I think I already answered my own question…

12 The Dean December 9, 2009 at 13:31

Anna,

I’m fascinated by your suggestion of a glass booth for wife-beating husbands.

The booth in the photo is perspex so that people can see cigarettes being smoked – so will there be one where I can watch wives being beaten?

13 Blink December 9, 2009 at 13:57

Having spent most of the day under aerial bombardment by the jets presuambly preparing their pilots to be killed in Afghanistan, all in our good name of course, I would find one of the units suitable for my current MP. Having been told already by him that all this disruption is necessary to train ‘our boys’ for Afghanistan why can’t they go without training – they’ll be killed anyway if this government has its way!!

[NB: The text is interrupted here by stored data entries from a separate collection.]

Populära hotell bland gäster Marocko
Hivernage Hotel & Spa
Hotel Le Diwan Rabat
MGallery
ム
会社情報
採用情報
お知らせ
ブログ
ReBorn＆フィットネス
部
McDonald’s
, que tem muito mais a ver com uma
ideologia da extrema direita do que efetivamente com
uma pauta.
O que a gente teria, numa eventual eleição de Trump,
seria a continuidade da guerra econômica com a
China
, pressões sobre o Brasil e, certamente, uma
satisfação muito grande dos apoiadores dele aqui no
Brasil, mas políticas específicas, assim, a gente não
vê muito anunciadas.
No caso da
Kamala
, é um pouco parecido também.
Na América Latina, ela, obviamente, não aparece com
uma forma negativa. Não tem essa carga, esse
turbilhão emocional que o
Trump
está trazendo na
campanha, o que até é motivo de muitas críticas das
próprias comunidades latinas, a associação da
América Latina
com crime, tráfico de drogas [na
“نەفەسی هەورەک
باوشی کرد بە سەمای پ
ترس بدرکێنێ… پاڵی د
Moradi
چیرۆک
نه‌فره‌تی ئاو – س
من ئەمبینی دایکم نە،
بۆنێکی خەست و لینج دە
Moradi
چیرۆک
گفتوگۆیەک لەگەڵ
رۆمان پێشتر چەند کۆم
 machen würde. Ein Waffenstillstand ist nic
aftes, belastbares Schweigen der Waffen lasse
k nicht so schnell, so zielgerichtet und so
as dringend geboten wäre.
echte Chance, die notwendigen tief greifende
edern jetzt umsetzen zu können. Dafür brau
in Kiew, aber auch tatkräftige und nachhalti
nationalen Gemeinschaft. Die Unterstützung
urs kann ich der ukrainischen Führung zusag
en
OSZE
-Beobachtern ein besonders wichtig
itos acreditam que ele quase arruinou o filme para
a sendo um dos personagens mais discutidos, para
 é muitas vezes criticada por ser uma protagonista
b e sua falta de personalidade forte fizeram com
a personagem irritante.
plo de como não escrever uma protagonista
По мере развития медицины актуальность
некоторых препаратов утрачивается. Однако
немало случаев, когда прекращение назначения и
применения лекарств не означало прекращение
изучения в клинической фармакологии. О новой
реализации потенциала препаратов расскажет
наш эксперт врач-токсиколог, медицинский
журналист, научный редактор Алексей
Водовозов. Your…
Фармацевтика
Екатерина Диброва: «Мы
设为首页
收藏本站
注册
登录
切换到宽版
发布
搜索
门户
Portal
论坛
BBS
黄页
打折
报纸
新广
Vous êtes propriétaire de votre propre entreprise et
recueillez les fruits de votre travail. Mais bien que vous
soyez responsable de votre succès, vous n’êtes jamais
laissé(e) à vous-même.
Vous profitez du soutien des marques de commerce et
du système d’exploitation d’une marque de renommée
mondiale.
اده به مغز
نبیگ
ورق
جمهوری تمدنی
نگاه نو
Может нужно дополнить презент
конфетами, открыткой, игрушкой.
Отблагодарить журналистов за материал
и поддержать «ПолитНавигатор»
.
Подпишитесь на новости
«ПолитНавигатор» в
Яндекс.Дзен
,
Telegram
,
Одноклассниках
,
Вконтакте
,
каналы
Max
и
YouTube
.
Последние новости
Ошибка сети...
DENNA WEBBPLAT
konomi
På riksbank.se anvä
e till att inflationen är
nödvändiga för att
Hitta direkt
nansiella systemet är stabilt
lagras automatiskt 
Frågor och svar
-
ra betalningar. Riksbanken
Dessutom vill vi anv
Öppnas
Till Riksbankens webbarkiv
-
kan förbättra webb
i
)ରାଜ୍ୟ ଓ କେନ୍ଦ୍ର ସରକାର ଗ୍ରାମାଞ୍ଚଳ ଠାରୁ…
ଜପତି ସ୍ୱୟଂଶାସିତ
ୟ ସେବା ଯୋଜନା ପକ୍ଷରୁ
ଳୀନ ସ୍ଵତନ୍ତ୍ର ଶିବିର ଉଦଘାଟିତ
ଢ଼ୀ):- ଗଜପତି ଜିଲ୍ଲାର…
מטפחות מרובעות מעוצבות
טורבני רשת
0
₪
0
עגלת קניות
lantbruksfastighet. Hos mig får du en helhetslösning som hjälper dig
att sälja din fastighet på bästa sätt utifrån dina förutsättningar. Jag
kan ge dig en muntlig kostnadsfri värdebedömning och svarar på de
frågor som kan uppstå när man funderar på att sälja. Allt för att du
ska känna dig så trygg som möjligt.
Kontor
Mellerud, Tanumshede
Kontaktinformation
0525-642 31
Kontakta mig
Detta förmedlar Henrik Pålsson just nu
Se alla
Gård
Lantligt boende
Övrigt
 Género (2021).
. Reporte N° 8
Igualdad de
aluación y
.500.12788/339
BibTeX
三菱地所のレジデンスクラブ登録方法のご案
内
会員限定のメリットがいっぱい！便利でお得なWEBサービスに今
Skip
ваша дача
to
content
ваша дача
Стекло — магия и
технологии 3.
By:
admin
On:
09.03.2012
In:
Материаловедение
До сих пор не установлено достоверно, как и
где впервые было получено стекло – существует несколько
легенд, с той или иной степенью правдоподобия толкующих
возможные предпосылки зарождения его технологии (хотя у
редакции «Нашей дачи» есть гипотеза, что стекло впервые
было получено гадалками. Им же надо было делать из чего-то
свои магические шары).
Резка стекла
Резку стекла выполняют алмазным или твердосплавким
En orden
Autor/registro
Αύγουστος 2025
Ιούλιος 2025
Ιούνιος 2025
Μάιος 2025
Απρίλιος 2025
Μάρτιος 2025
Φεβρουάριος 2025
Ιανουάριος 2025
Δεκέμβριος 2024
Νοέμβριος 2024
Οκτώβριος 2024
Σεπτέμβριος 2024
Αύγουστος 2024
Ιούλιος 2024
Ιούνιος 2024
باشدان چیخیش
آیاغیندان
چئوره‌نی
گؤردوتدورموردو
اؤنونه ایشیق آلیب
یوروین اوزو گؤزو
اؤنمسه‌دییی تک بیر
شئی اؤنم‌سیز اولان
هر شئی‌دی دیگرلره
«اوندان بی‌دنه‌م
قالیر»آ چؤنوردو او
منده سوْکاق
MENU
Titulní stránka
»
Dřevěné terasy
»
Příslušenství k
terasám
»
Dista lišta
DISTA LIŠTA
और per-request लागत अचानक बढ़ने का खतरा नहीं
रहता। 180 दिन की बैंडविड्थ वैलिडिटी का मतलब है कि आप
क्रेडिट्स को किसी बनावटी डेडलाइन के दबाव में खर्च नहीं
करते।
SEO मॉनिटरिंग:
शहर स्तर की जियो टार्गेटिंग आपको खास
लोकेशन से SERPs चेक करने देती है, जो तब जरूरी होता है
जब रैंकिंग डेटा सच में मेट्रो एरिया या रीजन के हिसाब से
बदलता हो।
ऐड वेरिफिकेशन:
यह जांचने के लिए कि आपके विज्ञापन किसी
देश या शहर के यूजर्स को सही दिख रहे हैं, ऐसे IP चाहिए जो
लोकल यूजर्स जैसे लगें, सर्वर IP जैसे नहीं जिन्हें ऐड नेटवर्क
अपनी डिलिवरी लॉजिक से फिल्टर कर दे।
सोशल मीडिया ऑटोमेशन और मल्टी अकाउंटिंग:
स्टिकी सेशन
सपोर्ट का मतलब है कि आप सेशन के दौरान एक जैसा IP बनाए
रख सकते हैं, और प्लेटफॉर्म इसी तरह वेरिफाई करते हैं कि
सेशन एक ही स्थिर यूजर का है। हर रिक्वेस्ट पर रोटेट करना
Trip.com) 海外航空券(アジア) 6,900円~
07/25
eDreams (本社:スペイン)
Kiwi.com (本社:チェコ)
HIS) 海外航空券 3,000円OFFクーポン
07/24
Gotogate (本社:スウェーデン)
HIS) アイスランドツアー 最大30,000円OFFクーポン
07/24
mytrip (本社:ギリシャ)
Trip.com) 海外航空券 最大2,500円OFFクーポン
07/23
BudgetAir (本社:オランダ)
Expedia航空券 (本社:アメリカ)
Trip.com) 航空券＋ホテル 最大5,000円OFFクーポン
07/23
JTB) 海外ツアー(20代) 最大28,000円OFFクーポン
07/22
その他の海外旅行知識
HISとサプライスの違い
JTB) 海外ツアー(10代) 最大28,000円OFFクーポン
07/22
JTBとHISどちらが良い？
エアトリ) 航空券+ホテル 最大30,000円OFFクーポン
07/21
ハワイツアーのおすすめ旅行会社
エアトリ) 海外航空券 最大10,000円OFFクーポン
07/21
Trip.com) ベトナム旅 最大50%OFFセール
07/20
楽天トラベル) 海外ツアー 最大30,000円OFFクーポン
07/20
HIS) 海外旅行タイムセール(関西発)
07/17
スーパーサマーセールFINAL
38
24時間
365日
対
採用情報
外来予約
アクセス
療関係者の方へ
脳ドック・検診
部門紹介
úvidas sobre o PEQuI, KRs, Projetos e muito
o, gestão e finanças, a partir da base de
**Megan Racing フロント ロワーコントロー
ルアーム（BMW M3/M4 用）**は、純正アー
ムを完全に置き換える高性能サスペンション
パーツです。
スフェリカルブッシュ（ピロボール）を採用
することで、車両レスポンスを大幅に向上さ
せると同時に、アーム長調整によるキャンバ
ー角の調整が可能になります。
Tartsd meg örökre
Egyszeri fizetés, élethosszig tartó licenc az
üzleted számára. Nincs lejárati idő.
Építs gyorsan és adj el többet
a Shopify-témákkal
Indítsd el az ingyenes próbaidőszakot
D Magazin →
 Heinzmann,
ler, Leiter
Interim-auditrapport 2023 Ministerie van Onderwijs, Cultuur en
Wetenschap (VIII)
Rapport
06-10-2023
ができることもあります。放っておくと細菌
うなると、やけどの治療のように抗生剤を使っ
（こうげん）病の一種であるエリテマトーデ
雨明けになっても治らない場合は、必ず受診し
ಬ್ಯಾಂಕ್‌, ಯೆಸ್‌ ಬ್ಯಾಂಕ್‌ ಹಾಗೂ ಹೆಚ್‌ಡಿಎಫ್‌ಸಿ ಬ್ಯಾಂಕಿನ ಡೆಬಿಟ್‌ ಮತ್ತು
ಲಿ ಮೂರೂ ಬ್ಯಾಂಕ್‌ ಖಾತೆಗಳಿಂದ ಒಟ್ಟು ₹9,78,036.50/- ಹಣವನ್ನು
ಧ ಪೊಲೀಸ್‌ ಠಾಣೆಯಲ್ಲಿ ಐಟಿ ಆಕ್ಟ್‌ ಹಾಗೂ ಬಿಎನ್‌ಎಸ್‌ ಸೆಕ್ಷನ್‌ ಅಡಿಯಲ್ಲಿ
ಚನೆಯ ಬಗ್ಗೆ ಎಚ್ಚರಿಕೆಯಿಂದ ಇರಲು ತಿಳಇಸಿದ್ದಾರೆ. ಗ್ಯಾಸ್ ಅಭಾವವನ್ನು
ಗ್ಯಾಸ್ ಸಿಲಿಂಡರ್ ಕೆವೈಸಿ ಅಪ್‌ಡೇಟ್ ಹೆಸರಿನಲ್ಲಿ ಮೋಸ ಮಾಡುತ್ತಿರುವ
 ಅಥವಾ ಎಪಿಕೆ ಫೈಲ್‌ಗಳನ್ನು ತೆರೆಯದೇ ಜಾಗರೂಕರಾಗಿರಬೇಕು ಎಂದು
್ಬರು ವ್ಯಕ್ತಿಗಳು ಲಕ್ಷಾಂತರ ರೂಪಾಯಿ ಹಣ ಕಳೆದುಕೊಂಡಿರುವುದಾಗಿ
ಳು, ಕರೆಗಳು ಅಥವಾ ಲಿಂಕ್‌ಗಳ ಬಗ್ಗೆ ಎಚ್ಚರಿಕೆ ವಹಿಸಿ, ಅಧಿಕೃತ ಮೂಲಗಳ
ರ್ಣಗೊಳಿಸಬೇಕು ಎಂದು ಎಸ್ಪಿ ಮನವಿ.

14 richard December 9, 2009 at 15:28

re: humiliation as entertainment – i saw an episode of “school of silence ” on BBC in which small children were placed in stocks, verbally abused by a man in military uniform minus trousers (!) covered in various buckets of gloop, and under orders to remain silent whilst being monitored from afar by a woman in an office.
WTF?

15 Dick Puddlecote December 9, 2009 at 21:41

Vimes: “when the Scottish Parliament was introducing the smoking ban, they consulted 32 reports on passive smoking, only 6 of which concluded that there was a link with health problems”

Sounds about right. Here is a comprehensive list of peer-reviewed studies prior to UK smoking bans. Out of 63, just nine showed a minor statistical danger (more than double that suggested a protective effect). Hardly a base for the quite ludicrous current hysteria.